William M. Sortore, Sr., the son of Elisha Sortore and Margaret Cowenhoven
was born in Somerset Co., New Jersey on 8 Jul. 1800. He moved to New York
with his parents in 1814, first going to Ovid, Seneca Co. and later to
Seneca Falls. Elisha, heard that the Genessee Valley covered with a massive
growth of timber of considerable value. He decided to move on to this new
land. In 1815 they came to the them new area of Amity, Allegany Co., New
York. William's father, Elisha, died two years after his arrival in the
Genessee Valley. William being the eldest child, must have assumed the
responsibility of caring for his mother and seven brothers and sisters.
William broke away from the Baptist Church because of the church's stand
on the issue of slavery. He then formed the Wesleyan Society, which evolved
into the Methodist Episcopal Church. According to William Greene, Allegany
County Historian, William Sortore's station was in a big barn on the family
farm about two miles south of Belmont. It linked the Friendship station
with the Short Tract station, operated by minister, Alanson A. Richmond.

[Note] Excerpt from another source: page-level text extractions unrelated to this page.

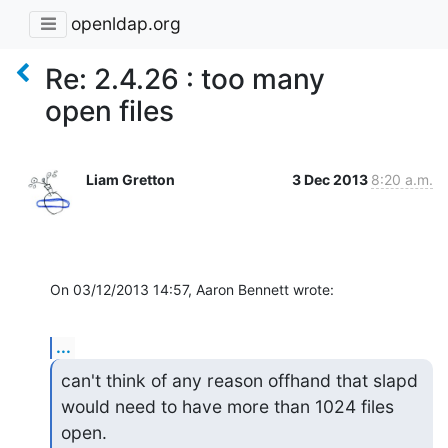
openldap.org
Re: 2.4.26 : too many
open files
Liam Gretton
3 Dec 2013
8:20 a.m.
On 03/12/2013 14:57, Aaron Bennett wrote:
...
can't think of any reason offhand that slapd 
would need to have more than 1024 files 
open.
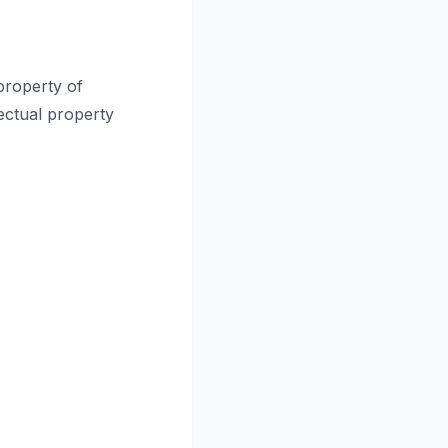
 property of
lectual property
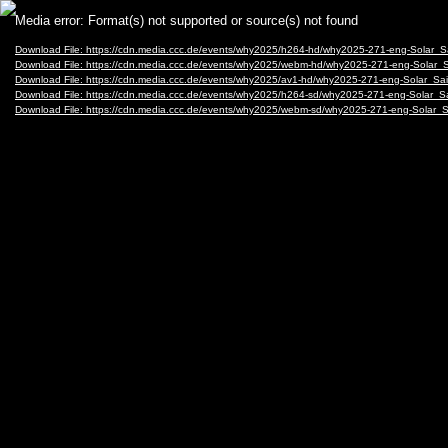
Video
Media error: Format(s) not supported or source(s) not found
Player
Download File: https://cdn.media.ccc.de/events/why2025/h264-hd/why2025-271-eng-Solar_
Download File: https://cdn.media.ccc.de/events/why2025/webm-hd/why2025-271-eng-Solar
Download File: https://cdn.media.ccc.de/events/why2025/av1-hd/why2025-271-eng-Solar_S
Download File: https://cdn.media.ccc.de/events/why2025/h264-sd/why2025-271-eng-Solar_
Download File: https://cdn.media.ccc.de/events/why2025/webm-sd/why2025-271-eng-Solar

This would suggest that Almond Station connected with another route, perhaps
the station operated by Thomas McGee on the McBurney property between Hornell
and Canisteo. Again interestingly enough, McBurney himself came to this
area with slaves. He did not keep them long, however. William Still of
Philadelphia mentions "trains from Adams County (Pennsylvania) to Harrisburg
to Canada via the Susquehanna Valley" but does not pinpoint the stations.
There is little written information available about Sortore's operation.
He was breaking the law less known about his activities the better for
him. Like Calvin Fairbanks, William felt he was obeying a moral law. The
fact the 1850 Compromise made everyone guilty of breaking the Fugitive
Slave Act subject to heavy fines or imprisonment, seeded to encourage the
traffic. Arch Merrill describes Sortore's children going to the barn to
find evidence of night journeys with tired horses and wagons showing the
dirt of hard driving on country roads. Neither the children nor neighbors
were told the reasons why. However, they must have guessed.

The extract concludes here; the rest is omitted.